### ASSIGNED TASK
The output should consist solely of the line containing "Segment <item>pancreas</item> →" and all lines after it through the final line of the entries below, reproduced exactly.

### THE DATA
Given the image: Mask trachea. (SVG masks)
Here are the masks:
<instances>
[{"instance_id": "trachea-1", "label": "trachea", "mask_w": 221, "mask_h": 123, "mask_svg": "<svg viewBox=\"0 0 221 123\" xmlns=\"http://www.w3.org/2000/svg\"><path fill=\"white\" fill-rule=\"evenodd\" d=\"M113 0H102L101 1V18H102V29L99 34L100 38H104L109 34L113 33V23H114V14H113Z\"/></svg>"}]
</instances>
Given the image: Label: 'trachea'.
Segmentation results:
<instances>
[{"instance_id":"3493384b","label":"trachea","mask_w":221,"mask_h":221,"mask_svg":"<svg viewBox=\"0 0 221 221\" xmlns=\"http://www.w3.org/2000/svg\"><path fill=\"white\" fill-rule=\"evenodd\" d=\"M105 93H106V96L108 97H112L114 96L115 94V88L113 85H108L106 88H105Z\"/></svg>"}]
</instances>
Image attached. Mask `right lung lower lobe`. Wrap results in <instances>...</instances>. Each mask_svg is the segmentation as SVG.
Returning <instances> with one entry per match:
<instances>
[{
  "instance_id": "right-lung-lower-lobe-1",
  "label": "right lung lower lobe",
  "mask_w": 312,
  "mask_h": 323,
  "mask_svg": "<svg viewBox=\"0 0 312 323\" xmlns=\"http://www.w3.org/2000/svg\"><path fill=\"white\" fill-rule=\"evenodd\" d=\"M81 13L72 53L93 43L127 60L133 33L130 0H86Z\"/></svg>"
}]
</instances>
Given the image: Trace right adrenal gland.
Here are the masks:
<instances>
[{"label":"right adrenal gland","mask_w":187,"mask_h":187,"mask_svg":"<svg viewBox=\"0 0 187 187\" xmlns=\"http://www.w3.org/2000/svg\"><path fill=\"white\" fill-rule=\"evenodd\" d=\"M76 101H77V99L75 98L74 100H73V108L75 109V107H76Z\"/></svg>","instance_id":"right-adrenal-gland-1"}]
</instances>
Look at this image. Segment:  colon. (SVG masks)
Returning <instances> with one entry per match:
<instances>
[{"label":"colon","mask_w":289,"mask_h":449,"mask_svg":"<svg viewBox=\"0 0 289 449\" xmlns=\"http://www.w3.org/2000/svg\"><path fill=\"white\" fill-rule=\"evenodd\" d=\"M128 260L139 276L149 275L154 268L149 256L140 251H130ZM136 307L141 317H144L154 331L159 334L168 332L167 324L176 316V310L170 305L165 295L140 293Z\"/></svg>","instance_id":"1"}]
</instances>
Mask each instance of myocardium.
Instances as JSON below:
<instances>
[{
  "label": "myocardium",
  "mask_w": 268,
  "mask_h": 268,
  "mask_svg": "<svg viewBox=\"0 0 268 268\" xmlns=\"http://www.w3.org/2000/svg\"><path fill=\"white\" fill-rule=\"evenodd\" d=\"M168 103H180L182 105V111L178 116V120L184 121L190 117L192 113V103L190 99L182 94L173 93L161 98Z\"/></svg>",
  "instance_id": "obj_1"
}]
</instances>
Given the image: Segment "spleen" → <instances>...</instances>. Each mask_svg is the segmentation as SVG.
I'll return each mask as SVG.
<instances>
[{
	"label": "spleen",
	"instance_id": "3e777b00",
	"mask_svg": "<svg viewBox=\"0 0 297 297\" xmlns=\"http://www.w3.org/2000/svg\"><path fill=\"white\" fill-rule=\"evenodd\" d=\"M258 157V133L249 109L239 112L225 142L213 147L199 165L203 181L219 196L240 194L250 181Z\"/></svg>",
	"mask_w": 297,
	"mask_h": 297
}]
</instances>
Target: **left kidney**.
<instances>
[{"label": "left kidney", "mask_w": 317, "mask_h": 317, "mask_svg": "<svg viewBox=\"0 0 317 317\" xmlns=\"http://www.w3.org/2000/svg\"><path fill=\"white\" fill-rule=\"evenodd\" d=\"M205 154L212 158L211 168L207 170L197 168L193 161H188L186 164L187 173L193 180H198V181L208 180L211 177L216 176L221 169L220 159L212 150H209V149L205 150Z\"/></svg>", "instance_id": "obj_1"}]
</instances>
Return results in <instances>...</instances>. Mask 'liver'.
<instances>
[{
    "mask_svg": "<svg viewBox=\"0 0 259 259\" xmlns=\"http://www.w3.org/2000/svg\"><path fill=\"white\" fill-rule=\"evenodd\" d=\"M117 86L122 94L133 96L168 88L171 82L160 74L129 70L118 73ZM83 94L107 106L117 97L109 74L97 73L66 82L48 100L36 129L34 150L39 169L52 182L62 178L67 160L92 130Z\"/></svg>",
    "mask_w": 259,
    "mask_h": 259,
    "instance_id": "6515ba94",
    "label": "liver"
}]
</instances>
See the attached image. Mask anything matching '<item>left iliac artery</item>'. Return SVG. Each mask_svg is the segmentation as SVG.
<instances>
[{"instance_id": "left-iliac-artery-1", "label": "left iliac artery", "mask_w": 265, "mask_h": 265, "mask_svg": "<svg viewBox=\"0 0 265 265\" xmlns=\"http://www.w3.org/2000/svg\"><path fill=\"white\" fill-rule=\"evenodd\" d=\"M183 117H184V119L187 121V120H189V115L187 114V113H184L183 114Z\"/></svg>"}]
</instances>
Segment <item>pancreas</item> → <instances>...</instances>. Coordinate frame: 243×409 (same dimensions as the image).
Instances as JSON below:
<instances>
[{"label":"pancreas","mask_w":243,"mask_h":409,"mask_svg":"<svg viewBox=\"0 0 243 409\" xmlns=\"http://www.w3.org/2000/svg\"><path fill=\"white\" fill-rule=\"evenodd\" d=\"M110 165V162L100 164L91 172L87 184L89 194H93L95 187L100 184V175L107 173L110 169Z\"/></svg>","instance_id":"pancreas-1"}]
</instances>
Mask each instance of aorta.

### YOUR RESPONSE
Segment <item>pancreas</item> → <instances>...</instances>. Coordinate frame: 243×409 (same dimensions as the image).
Instances as JSON below:
<instances>
[{"label":"pancreas","mask_w":243,"mask_h":409,"mask_svg":"<svg viewBox=\"0 0 243 409\" xmlns=\"http://www.w3.org/2000/svg\"><path fill=\"white\" fill-rule=\"evenodd\" d=\"M110 165V162L100 164L91 172L87 184L89 194H93L95 187L100 184V175L107 173L110 169Z\"/></svg>","instance_id":"pancreas-1"}]
</instances>
Mask each instance of aorta.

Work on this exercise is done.